Lo más melancólico es que ese proceso de deterioro, de abandono oficial, de descaecimiento, es progresivo (¿o será involutivo?). Sin muchos referentes patrimoniales, sin siquiera la presencia de antiguos bandidos que asaltaban bancos y repartían, a lo Robin Hood, sus talegas con billetes entre los más desharrapados y olvidados de la fortuna; sin los poetas nocturnos, sin las serenatas, sin las cuerdas de las guitarras, se fue desmoronando. Se hundió en tenebrosos desvaríos, en asaltos, en “cuevas” y “ollas” y otros desbarajustes del tráfico de estupefacientes, y los perfumes de muchachas recién bañadas de otros días, se transmutaron en meados y otros hedores.

Catedral Metropolitana de Medellín.
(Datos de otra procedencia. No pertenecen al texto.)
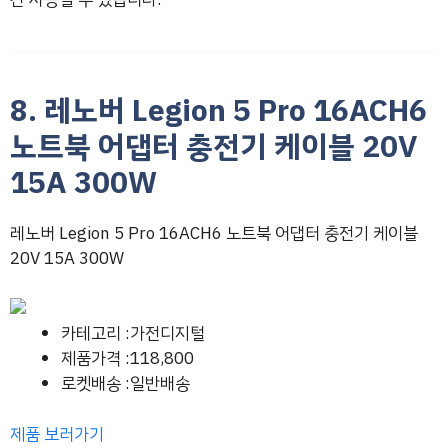
8. 레노버 Legion 5 Pro 16ACH6
노트북 어댑터 충전기 케이블 20V
15A 300W
레노버 Legion 5 Pro 16ACH6 노트북 어댑터 충전기 케이블
20V 15A 300W
카테고리 :가전디지털
제품가격 :118,800
로켓배송 :일반배송
제품 보러가기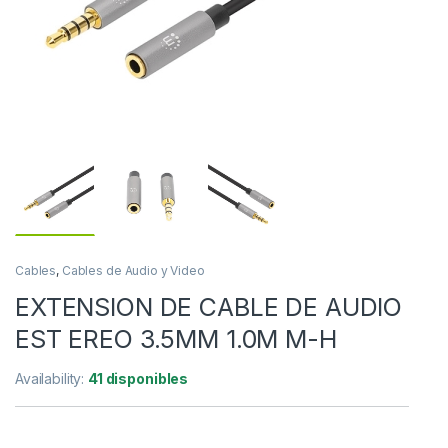
Cables
,
Cables de Audio y Video
EXTENSION DE CABLE DE AUDIO
EST EREO 3.5MM 1.0M M-H
Availability:
41 disponibles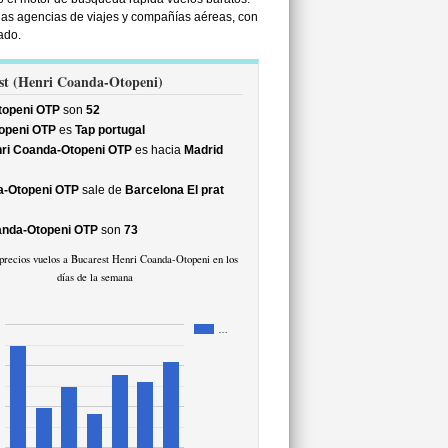
as agencias de viajes y compañías aéreas, con
ado.
est (Henri Coanda-Otopeni)
topeni OTP
son
52
openi OTP
es
Tap portugal
ri Coanda-Otopeni OTP
es hacia
Madrid
a-Otopeni OTP
sale de
Barcelona El prat
anda-Otopeni OTP
son
73
precios vuelos a Bucarest Henri Coanda-Otopeni en los
días de la semana
…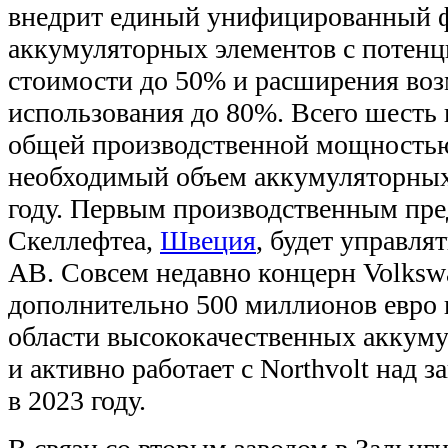
внедрит единый унифицированный 
аккумуляторных элементов с потен
стоимости до 50% и расширения во
использования до 80%. Всего шесть 
общей производственной мощностью
необходимый объем аккумуляторных
году. Первым производственным пре
Скеллефтеа,
Швеция
, будет управля
AB. Совсем недавно концерн Volksw
дополнительно 500 миллионов евро в
области высококачественных аккум
и активно работает с Northvolt над 
в 2023 году.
Foto Spitaletta

Se dice incluso, con cierta guasa, que ya Medellín, sobre todo en su centro, no tiene senderos ni calles peatonales, sino pasajes “meatonales” y “cagatonales”. Y así como alguna vez se robaron la cabeza de Atanasio Girardot, esculpida por Francisco Cano (la recuperaron tiempo después), también se alzaron hace poco con la espada de Bolívar, la de la estatua ecuestre que realizó un italiano, Giovanni Anderlini, en el parque de Bolívar.

Su semidestruido centro histórico (en rigor, no hay centro histórico) da grima. Sus basurales. Su inseguridad. Su cara triste. Sus calles ahuecadas. Sus noches desoladas. Sus fantasmas asustados. Es un centro en el que a veces dan ganas de llorar (a muchos, parece, más bien de mear en los muros de la Catedral, postes, troncos de árboles, en fin). Sin embargo, para los que siempre estuvimos en sus paseos, cines, esquinas, aceras, bares, teatros, recitales, retretas, callecitas, nos sigue llamando, quizá con elegíacos cantos de sirena.

“¿Qué se hizo el rey don Juan? / Los Infantes de Aragón / ¿qué se fizieron?”. Puede que no todo tiempo pasado haya sido mejor, pero, en muchos casos, en los transcurridos en el Centro de Medellín, sí lo fueron. Digamos, como en la antigua copla, que es “a nuestro parecer”.

Edificio Palacé, esquina de Palacé con la avenida Primero de Mayo. Foto Spitaletta

Reinaldo Spitaletta para La Pluma, Escrito en Medellín el 29 de agosto, en un barrio muy cercano al Centro.